What to produce: Starting at the first line of the data below, repeat each line word for word up to and including the line with "(310) 206-4038".

Stored data entries:
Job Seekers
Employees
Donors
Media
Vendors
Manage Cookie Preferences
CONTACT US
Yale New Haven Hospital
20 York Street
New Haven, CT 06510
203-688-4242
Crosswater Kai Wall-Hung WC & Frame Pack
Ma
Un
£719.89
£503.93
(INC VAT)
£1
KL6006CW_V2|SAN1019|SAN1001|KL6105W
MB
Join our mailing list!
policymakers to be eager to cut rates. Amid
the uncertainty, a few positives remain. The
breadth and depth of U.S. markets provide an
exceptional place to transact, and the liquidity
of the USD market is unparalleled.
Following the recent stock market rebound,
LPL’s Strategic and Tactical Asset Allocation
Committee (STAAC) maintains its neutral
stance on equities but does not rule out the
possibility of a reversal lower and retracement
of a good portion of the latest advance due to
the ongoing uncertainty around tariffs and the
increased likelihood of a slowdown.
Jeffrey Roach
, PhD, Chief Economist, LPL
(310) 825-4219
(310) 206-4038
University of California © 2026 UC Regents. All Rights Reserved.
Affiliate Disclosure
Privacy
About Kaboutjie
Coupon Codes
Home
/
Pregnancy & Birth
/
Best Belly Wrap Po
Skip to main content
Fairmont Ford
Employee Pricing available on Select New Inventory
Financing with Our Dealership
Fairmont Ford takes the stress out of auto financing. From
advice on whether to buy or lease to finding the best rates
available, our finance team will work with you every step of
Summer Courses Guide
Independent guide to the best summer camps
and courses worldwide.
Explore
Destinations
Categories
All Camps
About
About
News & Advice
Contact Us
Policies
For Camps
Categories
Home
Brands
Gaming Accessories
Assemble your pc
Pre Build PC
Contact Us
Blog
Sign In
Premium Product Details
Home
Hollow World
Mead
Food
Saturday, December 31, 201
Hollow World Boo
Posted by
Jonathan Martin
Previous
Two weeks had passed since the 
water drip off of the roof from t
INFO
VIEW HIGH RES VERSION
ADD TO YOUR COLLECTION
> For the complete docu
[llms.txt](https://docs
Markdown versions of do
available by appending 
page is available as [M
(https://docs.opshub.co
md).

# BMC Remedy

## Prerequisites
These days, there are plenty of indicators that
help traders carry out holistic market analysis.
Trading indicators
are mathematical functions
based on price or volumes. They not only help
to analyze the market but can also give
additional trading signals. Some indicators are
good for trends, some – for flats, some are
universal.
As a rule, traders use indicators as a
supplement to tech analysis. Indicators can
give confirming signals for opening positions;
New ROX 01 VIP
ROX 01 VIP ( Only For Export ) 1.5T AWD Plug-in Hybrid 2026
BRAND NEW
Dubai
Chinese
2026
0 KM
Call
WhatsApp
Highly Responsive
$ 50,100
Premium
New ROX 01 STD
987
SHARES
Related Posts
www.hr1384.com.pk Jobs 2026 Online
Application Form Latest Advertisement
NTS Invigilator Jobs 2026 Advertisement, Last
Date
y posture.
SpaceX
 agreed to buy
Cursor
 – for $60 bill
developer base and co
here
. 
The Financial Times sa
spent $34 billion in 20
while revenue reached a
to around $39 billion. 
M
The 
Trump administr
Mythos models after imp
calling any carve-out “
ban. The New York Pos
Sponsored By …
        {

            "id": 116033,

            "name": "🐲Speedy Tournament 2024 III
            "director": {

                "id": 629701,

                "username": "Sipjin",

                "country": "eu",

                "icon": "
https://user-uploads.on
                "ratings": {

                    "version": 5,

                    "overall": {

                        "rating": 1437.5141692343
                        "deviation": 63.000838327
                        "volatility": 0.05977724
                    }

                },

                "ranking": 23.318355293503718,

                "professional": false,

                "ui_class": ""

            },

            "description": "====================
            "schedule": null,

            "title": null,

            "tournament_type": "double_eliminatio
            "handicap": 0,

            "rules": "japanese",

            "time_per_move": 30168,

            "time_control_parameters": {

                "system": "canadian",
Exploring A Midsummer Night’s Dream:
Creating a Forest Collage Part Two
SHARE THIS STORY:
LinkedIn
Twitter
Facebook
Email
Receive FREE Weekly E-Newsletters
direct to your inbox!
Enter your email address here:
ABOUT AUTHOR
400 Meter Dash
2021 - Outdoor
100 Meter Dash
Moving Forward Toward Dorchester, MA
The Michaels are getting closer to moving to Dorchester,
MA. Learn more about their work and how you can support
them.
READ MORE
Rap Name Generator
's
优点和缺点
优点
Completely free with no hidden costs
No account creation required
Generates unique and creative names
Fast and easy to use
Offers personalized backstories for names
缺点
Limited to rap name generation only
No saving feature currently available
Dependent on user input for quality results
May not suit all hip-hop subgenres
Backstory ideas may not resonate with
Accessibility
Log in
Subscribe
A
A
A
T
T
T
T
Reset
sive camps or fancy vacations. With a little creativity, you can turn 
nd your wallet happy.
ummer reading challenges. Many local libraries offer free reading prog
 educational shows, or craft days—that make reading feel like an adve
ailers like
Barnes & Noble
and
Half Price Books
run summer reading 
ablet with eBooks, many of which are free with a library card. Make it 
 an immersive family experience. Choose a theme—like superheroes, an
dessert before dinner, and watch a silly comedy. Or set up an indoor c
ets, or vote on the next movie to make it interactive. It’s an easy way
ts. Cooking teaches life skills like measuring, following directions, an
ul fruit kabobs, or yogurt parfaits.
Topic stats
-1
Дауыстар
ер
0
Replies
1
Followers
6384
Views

Output of the task:
Job Seekers
Employees
Donors
Media
Vendors
Manage Cookie Preferences
CONTACT US
Yale New Haven Hospital
20 York Street
New Haven, CT 06510
203-688-4242
Crosswater Kai Wall-Hung WC & Frame Pack
Ma
Un
£719.89
£503.93
(INC VAT)
£1
KL6006CW_V2|SAN1019|SAN1001|KL6105W
MB
Join our mailing list!
policymakers to be eager to cut rates. Amid
the uncertainty, a few positives remain. The
breadth and depth of U.S. markets provide an
exceptional place to transact, and the liquidity
of the USD market is unparalleled.
Following the recent stock market rebound,
LPL’s Strategic and Tactical Asset Allocation
Committee (STAAC) maintains its neutral
stance on equities but does not rule out the
possibility of a reversal lower and retracement
of a good portion of the latest advance due to
the ongoing uncertainty around tariffs and the
increased likelihood of a slowdown.
Jeffrey Roach
, PhD, Chief Economist, LPL
(310) 825-4219
(310) 206-4038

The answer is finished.